Hey guys, I've done a "quick" first implementation of a vector normalize and dot product using sse intrinsics and was wondering if there's still something that could be optimized further.

Here's my code:


_declspec(align(16))
struct Vec4
{
	float x, y, z, w;

	inline const Vec4 Normalize()
	{
		__m128 tmp;

		// copy data into the 128bit register
		tmp = _mm_set_ps(w, z, y, x);

		// 0x7F = 0111 1111 ~ means we don't want the w-component multiplied
		// and the result written to all 4 components
		__m128 dp = _mm_dp_ps(tmp, tmp, 0x7F); 
		
		// compute rsqrt of the dot product
		dp = _mm_rsqrt_ps(dp);

		// vec * rsqrt(dot(vec, vec))
		tmp = _mm_mul_ps(tmp, dp);
		
		Vec4 vec;
		union {__m128 v; float f[4]; } uf; // to access the 4 floats
		uf.v = tmp;

		vec.x = uf.f[0];
		vec.y = uf.f[1];
		vec.z = uf.f[2];
		vec.w = 1.0f;

		return vec;
	}

	inline const float Dot(const Vec4 &v2)
	{
		__m128 a;
		
		// copy data into the 128bit register
		a = _mm_set_ps(w, z, y, x);
		__m128 b = _mm_set_ps(v2.w, v2.z, v2.y, v2.x);

		// 0x7F = 0111 1111 ~ means we don't want w-component multiplied
		// and the result written to all 4 components
		__m128 dp = _mm_dp_ps(a, b, 0x7F); 
		
		Vec4 vec;
		union {__m128 v; float f[4]; } uf; // to access the 4 floats
		uf.v = dp;

		return uf.f[0];
	}
};

Thanks in advance smile.png

Advertisement

I don't know if this is the case, but I've seen often that if you've got lots of functions like this that move data back and forth between float registers and SSE registers, then that ends up wasting so much time, that SSE becomes the same speed (or slower) than regular float stuff!
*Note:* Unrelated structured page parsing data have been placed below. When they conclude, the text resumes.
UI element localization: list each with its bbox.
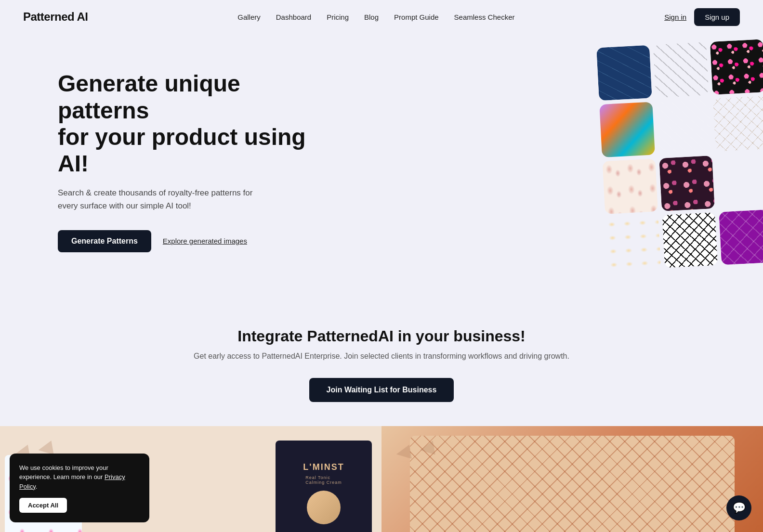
hero-title-line1: Generate unique patterns (58, 71, 240, 123)
nav-links: Gallery Dashboard Pricing Blog Prompt Gu… (237, 13, 514, 21)
hero-title-line2: for your product using AI! (58, 124, 306, 176)
waitlist-button[interactable]: Join Waiting List for Business (309, 378, 454, 402)
product-sub: Real TonicCalming Cream (305, 475, 342, 485)
pattern-item (602, 158, 658, 214)
gallery-right-pattern (410, 436, 734, 532)
pattern-item (719, 209, 763, 265)
signin-button[interactable]: Sign in (664, 13, 686, 21)
nav-dashboard[interactable]: Dashboard (276, 13, 311, 21)
product-box: L'MINST Real TonicCalming Cream (276, 441, 372, 532)
nav-actions: Sign in Sign up (664, 8, 740, 26)
pattern-item (653, 42, 709, 98)
hero-subtitle: Search & create thousands of royalty-fre… (58, 186, 270, 212)
signup-button[interactable]: Sign up (694, 8, 740, 26)
chat-button[interactable]: 💬 (726, 495, 751, 520)
brand-logo[interactable]: Patterned AI (23, 10, 88, 24)
explore-images-button[interactable]: Explore generated images (163, 237, 247, 245)
cookie-text: We use cookies to improve your experienc… (19, 463, 140, 492)
nav-prompt-guide[interactable]: Prompt Guide (394, 13, 439, 21)
cookie-banner: We use cookies to improve your experienc… (10, 454, 149, 523)
product-label: L'MINST (303, 462, 344, 472)
product-circle (307, 491, 341, 524)
business-subtitle: Get early access to PatternedAI Enterpri… (23, 352, 740, 361)
accept-cookies-button[interactable]: Accept All (19, 498, 67, 513)
navbar: Patterned AI Gallery Dashboard Pricing B… (0, 0, 763, 34)
pattern-item (605, 215, 661, 271)
pattern-grid (596, 39, 763, 271)
hero-text-area: Generate unique patterns for your produc… (58, 70, 328, 252)
pattern-item (713, 96, 763, 152)
pattern-item (596, 45, 652, 101)
pattern-item (599, 102, 655, 157)
nav-gallery[interactable]: Gallery (237, 13, 261, 21)
cookie-text-main: We use cookies to improve your experienc… (19, 464, 108, 481)
nav-blog[interactable]: Blog (364, 13, 379, 21)
business-section: Integrate PatternedAI in your business! … (0, 298, 763, 426)
pattern-item (656, 99, 712, 155)
hero-title: Generate unique patterns for your produc… (58, 70, 328, 177)
gallery-right: ◄◄ (382, 426, 763, 532)
pattern-item (662, 212, 718, 268)
nav-pricing[interactable]: Pricing (327, 13, 349, 21)
chat-icon: 💬 (733, 502, 746, 514)
pattern-item (659, 156, 715, 211)
pattern-item (716, 153, 763, 208)
business-title: Integrate PatternedAI in your business! (23, 327, 740, 345)
pattern-item (710, 39, 763, 95)
hero-buttons: Generate Patterns Explore generated imag… (58, 230, 328, 252)
generate-patterns-button[interactable]: Generate Patterns (58, 230, 151, 252)
nav-seamless-checker[interactable]: Seamless Checker (454, 13, 515, 21)
hero-section: Generate unique patterns for your produc… (0, 34, 763, 298)
pattern-grid-area (557, 53, 740, 270)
I'd try to make your Vec4 class store it's members as an __m128.

In some engines I've even seen a floatInVec class (or Vec1), which internally is an __m128, but to the user it appears like a float. This lets you keep more of your math code working with SSE data, rather than having it juggle between float and SSE.

Regarding the Normalize and Dot functions - considering that you're only really operating on a Vec3, then if you're running these over large data-sets, it might be worthwhile making an SoAVec3 class (as well as the normal Vec4 class), which stores 4 x values, then 4 y values, then 4 z values in 3 __m128 variables. This reduces the total working size of the data-set, and often lets you write more optimized (shorter) functions.

[deleted - stupid post suggesting the use of the dot product intrinsic when it is clearly already being used]

@achild As you can see above I'm already using that intrinsic for the dot product rolleyes.gif

@hodgman I was thinking about that...I'll give it a try and see if it gives me some boost

@achild As you can see above I'm already using that intrinsic for the dot product rolleyes.gif

@hodgman I was thinking about that...I'll give it a try and see if it gives me some boost

blink.png Wow. Not much you can say to that. Talk about not paying attention.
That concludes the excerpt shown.